**What the task asks:** Quote the records below in full, exactly as given, with the images taken out.
Segment Start: The data
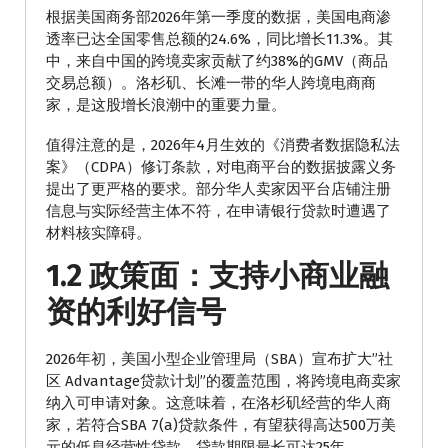
根据美国商务部2026年第一季度的数据，美国电商渗
透率已达全国零售总额的24.6%，同比增长11.3%。其
中，来自中国的跨境卖家贡献了约38%的GMV（商品
交易总额）。洛杉矶、长滩一带的华人跨境电商商
家，是这股增长浪潮中的重要力量。
值得注意的是，2026年4月生效的《消费者数据隐私法
案》（CDPA）修订条款，对电商平台的数据披露义务
提出了更严格的要求。部分华人卖家因平台店铺注册
信息与实际经营主体不符，在申请银行贷款时遭遇了
材料核实障碍。
1.2 政策面：支持小商业融
资的利好信号
2026年初，美国小型企业管理局（SBA）宣布扩大”社
区 Advantage贷款计划”的覆盖范围，将跨境电商卖家
纳入可申请对象。这意味着，在洛杉矶经营的华人商
家，若符合SBA 7(a)贷款条件，有望获得高达500万美
元的低息经营性贷款，贷款期限最长可达25年。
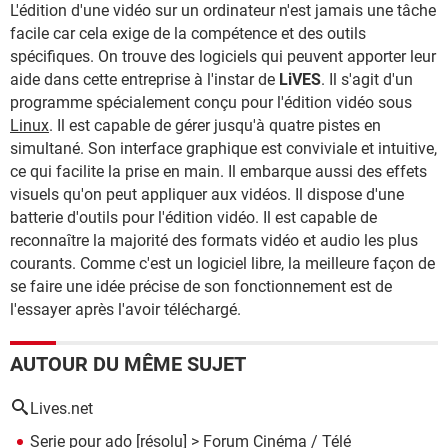
L'édition d'une vidéo sur un ordinateur n'est jamais une tâche
facile car cela exige de la compétence et des outils
spécifiques. On trouve des logiciels qui peuvent apporter leur
aide dans cette entreprise à l'instar de
LiVES
. Il s'agit d'un
programme spécialement conçu pour l'édition vidéo sous
Linux
. Il est capable de gérer jusqu'à quatre pistes en
simultané. Son interface graphique est conviviale et intuitive,
ce qui facilite la prise en main. Il embarque aussi des effets
visuels qu'on peut appliquer aux vidéos. Il dispose d'une
batterie d'outils pour l'édition vidéo. Il est capable de
reconnaître la majorité des formats vidéo et audio les plus
courants. Comme c'est un logiciel libre, la meilleure façon de
se faire une idée précise de son fonctionnement est de
l'essayer après l'avoir téléchargé.
AUTOUR DU MÊME SUJET
Lives.net
Serie pour ado
[résolu] >
Forum Cinéma / Télé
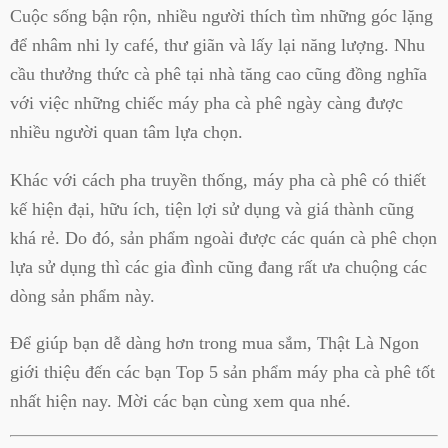
Cuộc sống bận rộn, nhiều người thích tìm những góc lặng
để nhâm nhi ly café, thư giãn và lấy lại năng lượng. Nhu
cầu thưởng thức cà phê tại nhà tăng cao cũng đồng nghĩa
với việc những chiếc máy pha cà phê ngày càng được
nhiều người quan tâm lựa chọn.
Khác với cách pha truyền thống, máy pha cà phê có thiết
kế hiện đại, hữu ích, tiện lợi sử dụng và giá thành cũng
khá rẻ. Do đó, sản phẩm ngoài được các quán cà phê chọn
lựa sử dụng thì các gia đình cũng đang rất ưa chuộng các
dòng sản phẩm này.
Để giúp bạn dễ dàng hơn trong mua sắm, Thật Là Ngon
giới thiệu đến các bạn Top 5 sản phẩm máy pha cà phê tốt
nhất hiện nay. Mời các bạn cùng xem qua nhé.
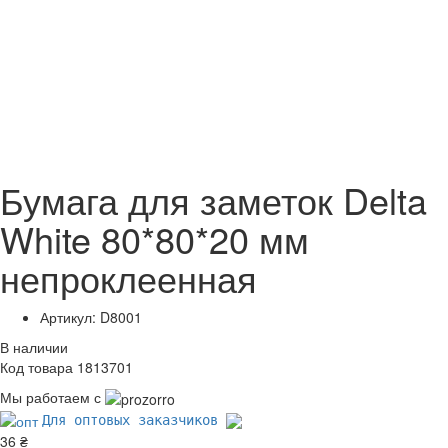
Бумага для заметок Delta
White 80*80*20 мм
непроклеенная
Артикул: D8001
В наличии
Код товара 1813701
Мы работаем с
Для оптовых заказчиков
36 ₴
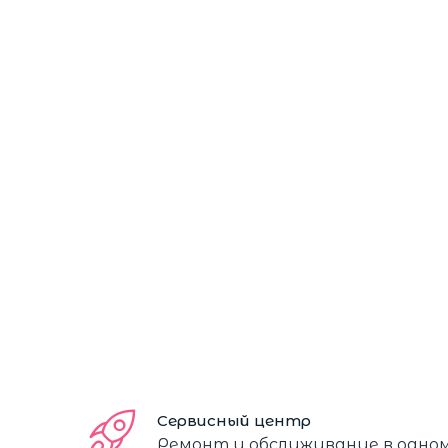
Сервисный центр
Ремонт и обслуживание в одно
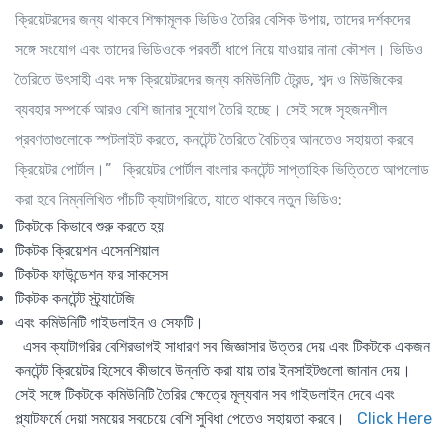
ক্রিয়েটরদের জন্য থাকবে শিক্ষামূলক ভিডিও তৈরির বেসিক উপায়, তাদের দর্শকদের
সঙ্গে সংযোগ এবং তাদের ভিডিওকে পরবর্তী ধাপে নিয়ে যাওয়ার নানা কৌশল। ভিডিও
তৈরিতে উৎসাহী এবং দক্ষ ক্রিয়েটরদের জন্য কমিউনিটি ট্রেন্ড, শব্দ ও মিউজিকের
ব্যবহার সম্পর্কে আরও বেশি জানার সুযোগ তৈরি হচ্ছে। সেই সঙ্গে সৃহজনশীল
প্রবণতাগুলোকে স্পটলাইট করতে, কনটেন্ট তৈরিতে বৈচিত্র আনতেও সহায়তা করবে
ক্রিয়েটর পোর্টাল।” ক্রিয়েটর পোর্টাল বাংলার কনটেন্ট সাপ্তাহিক ভিত্তিতে আপলোড
করা হবে নিম্নলিখিত পাঁচটি ক্যাটাগরিতে, যাতে থাকবে নতুন ভিডিও:
টিকটকে কিভাবে শুরু করতে হয়
টিকটক ক্রিয়েশন এসেনশিয়াল
টিকটক ফাউন্ডেশন ফর সাকসেস
টিকটক কনটেন্ট স্ট্র্যাটেজি
এবং কমিউনিটি গাইডলাইন ও সেফটি।
এসব ক্যাটাগরির বেশিরভাগই সাধারণ সব জিজ্ঞাসার উত্তর দেয় এবং টিকটকে একজন
কনটেন্ট ক্রিয়েটর হিসেবে কীভাবে উন্নতি করা যায় তার ইনসাইটগুলো জানান দেয়।
সেই সঙ্গে টিকটকে কমিউনিটি তৈরির ক্ষেত্রে মূল্যবান সব গাইডলাইন দেবে এবং
প্ল্যাটফর্মে দেয়া সময়ের সবচেয়ে বেশি সুবিধা পেতেও সহায়তা করবে।
Click Here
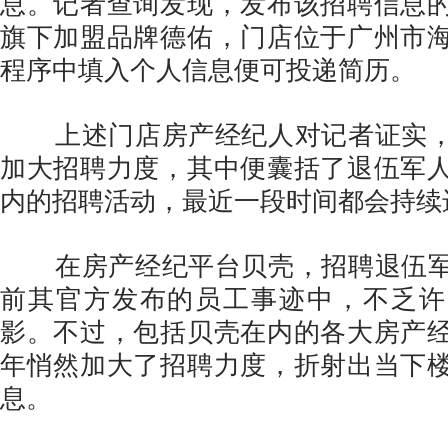
息。记者查询发现，发布该招聘信息
旗下加盟品牌德佑，门店位于广州市
程序中填入个人信息便可投递简历。
上述门店房产经纪人对记者证实，
加大招聘力度，其中便囊括了退伍军
内的招聘活动，最近一段时间都会持续
在房产经纪平台贝壳，招聘退伍军
前其官方发布的员工事迹中，不乏许
影。不过，包括贝壳在内的各大房产
年悄然加大了招聘力度，折射出当下
息。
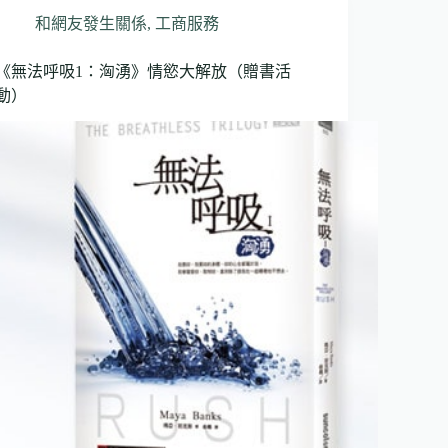
和網友發生關係
,
工商服務
《無法呼吸1：洶湧》情慾大解放（贈書活
動）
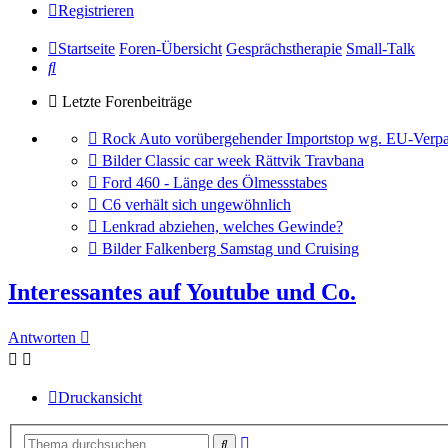
Registrieren
Startseite
Foren-Übersicht
Gesprächstherapie
Small-Talk
Suche
Letzte Forenbeiträge
Gehe
Rock Auto vorübergehender Importstop wg. EU-Verpa
zum
Gehe
Bilder Classic car week Rättvik Travbana
letzten
zum
Gehe
Ford 460 - Länge des Ölmessstabes
Beitrag
letzten
zum
Gehe
C6 verhält sich ungewöhnlich
Beitrag
letzten
zum
Gehe
Lenkrad abziehen, welches Gewinde?
Beitrag
letzten
zum
Gehe
Bilder Falkenberg Samstag und Cruising
Beitrag
letzten
zum
Beitrag
letzten
Interessantes auf Youtube und Co.
Beitrag
Antworten
Druckansicht
Erweiterte
Suche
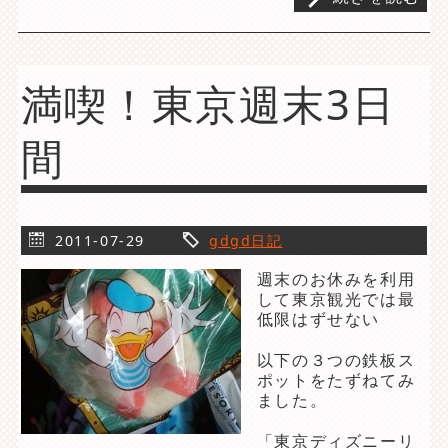
満喫！東京週末3日
間
2011-07-29
gdgd日記
週末のお休みを利用
して東京観光では最
低限はずせない
以下の３つの鉄板ス
ポットをたずねてみ
ました。
「東京ディズニーリ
Segment End: The data
**Expected output:**
根据美国商务部2026年第一季度的数据，美国电商渗
透率已达全国零售总额的24.6%，同比增长11.3%。其
中，来自中国的跨境卖家贡献了约38%的GMV（商品
交易总额）。洛杉矶、长滩一带的华人跨境电商商
家，是这股增长浪潮中的重要力量。
值得注意的是，2026年4月生效的《消费者数据隐私法
案》（CDPA）修订条款，对电商平台的数据披露义务
提出了更严格的要求。部分华人卖家因平台店铺注册
信息与实际经营主体不符，在申请银行贷款时遭遇了
材料核实障碍。
1.2 政策面：支持小商业融
资的利好信号
2026年初，美国小型企业管理局（SBA）宣布扩大”社
区 Advantage贷款计划”的覆盖范围，将跨境电商卖家
纳入可申请对象。这意味着，在洛杉矶经营的华人商
家，若符合SBA 7(a)贷款条件，有望获得高达500万美
元的低息经营性贷款，贷款期限最长可达25年。
L'édition d'une vidéo sur un ordinateur n'est jamais une tâche
facile car cela exige de la compétence et des outils
spécifiques. On trouve des logiciels qui peuvent apporter leur
aide dans cette entreprise à l'instar de
LiVES
. Il s'agit d'un
programme spécialement conçu pour l'édition vidéo sous
Linux
. Il est capable de gérer jusqu'à quatre pistes en
simultané. Son interface graphique est conviviale et intuitive,
ce qui facilite la prise en main. Il embarque aussi des effets
visuels qu'on peut appliquer aux vidéos. Il dispose d'une
batterie d'outils pour l'édition vidéo. Il est capable de
reconnaître la majorité des formats vidéo et audio les plus
courants. Comme c'est un logiciel libre, la meilleure façon de
se faire une idée précise de son fonctionnement est de
l'essayer après l'avoir téléchargé.
AUTOUR DU MÊME SUJET
Lives.net
Serie pour ado
[résolu] >
Forum Cinéma / Télé
Cuộc sống bận rộn, nhiều người thích tìm những góc lặng
để nhâm nhi ly café, thư giãn và lấy lại năng lượng. Nhu
cầu thưởng thức cà phê tại nhà tăng cao cũng đồng nghĩa
với việc những chiếc máy pha cà phê ngày càng được
nhiều người quan tâm lựa chọn.
Khác với cách pha truyền thống, máy pha cà phê có thiết
kế hiện đại, hữu ích, tiện lợi sử dụng và giá thành cũng
khá rẻ. Do đó, sản phẩm ngoài được các quán cà phê chọn
lựa sử dụng thì các gia đình cũng đang rất ưa chuộng các
dòng sản phẩm này.
Để giúp bạn dễ dàng hơn trong mua sắm, Thật Là Ngon
giới thiệu đến các bạn Top 5 sản phẩm máy pha cà phê tốt
nhất hiện nay. Mời các bạn cùng xem qua nhé.
Бумага для заметок Delta
White 80*80*20 мм
непроклеенная
Артикул: D8001
В наличии
Код товара 1813701
Мы работаем с
Для оптовых заказчиков
36 ₴
Сервисный центр
Ремонт и обслуживание в одно
ক্রিয়েটরদের জন্য থাকবে শিক্ষামূলক ভিডিও তৈরির বেসিক উপায়, তাদের দর্শকদের
সঙ্গে সংযোগ এবং তাদের ভিডিওকে পরবর্তী ধাপে নিয়ে যাওয়ার নানা কৌশল। ভিডিও
তৈরিতে উৎসাহী এবং দক্ষ ক্রিয়েটরদের জন্য কমিউনিটি ট্রেন্ড, শব্দ ও মিউজিকের
ব্যবহার সম্পর্কে আরও বেশি জানার সুযোগ তৈরি হচ্ছে। সেই সঙ্গে সৃহজনশীল
প্রবণতাগুলোকে স্পটলাইট করতে, কনটেন্ট তৈরিতে বৈচিত্র আনতেও সহায়তা করবে
ক্রিয়েটর পোর্টাল।” ক্রিয়েটর পোর্টাল বাংলার কনটেন্ট সাপ্তাহিক ভিত্তিতে আপলোড
করা হবে নিম্নলিখিত পাঁচটি ক্যাটাগরিতে, যাতে থাকবে নতুন ভিডিও:
টিকটকে কিভাবে শুরু করতে হয়
টিকটক ক্রিয়েশন এসেনশিয়াল
টিকটক ফাউন্ডেশন ফর সাকসেস
টিকটক কনটেন্ট স্ট্র্যাটেজি
এবং কমিউনিটি গাইডলাইন ও সেফটি।
এসব ক্যাটাগরির বেশিরভাগই সাধারণ সব জিজ্ঞাসার উত্তর দেয় এবং টিকটকে একজন
কনটেন্ট ক্রিয়েটর হিসেবে কীভাবে উন্নতি করা যায় তার ইনসাইটগুলো জানান দেয়।
সেই সঙ্গে টিকটকে কমিউনিটি তৈরির ক্ষেত্রে মূল্যবান সব গাইডলাইন দেবে এবং
প্ল্যাটফর্মে দেয়া সময়ের সবচেয়ে বেশি সুবিধা পেতেও সহায়তা করবে।
Click Here
息。记者查询发现，发布该招聘信息
旗下加盟品牌德佑，门店位于广州市
程序中填入个人信息便可投递简历。
上述门店房产经纪人对记者证实，
加大招聘力度，其中便囊括了退伍军
内的招聘活动，最近一段时间都会持续
在房产经纪平台贝壳，招聘退伍军
前其官方发布的员工事迹中，不乏许
影。不过，包括贝壳在内的各大房产
年悄然加大了招聘力度，折射出当下
息。
和網友發生關係
,
工商服務
《無法呼吸1：洶湧》情慾大解放（贈書活
動）
Registrieren
Startseite
Foren-Übersicht
Gesprächstherapie
Small-Talk
Suche
Letzte Forenbeiträge
Gehe
Rock Auto vorübergehender Importstop wg. EU-Verpa
zum
Gehe
Bilder Classic car week Rättvik Travbana
letzten
zum
Gehe
Ford 460 - Länge des Ölmessstabes
Beitrag
letzten
zum
Gehe
C6 verhält sich ungewöhnlich
Beitrag
letzten
zum
Gehe
Lenkrad abziehen, welches Gewinde?
Beitrag
letzten
zum
Gehe
Bilder Falkenberg Samstag und Cruising
Beitrag
letzten
zum
Beitrag
letzten
Interessantes auf Youtube und Co.
Beitrag
Antworten
Druckansicht
Erweiterte
Suche
満喫！東京週末3日
間
2011-07-29
gdgd日記
週末のお休みを利用
して東京観光では最
低限はずせない
以下の３つの鉄板ス
ポットをたずねてみ
ました。
「東京ディズニーリ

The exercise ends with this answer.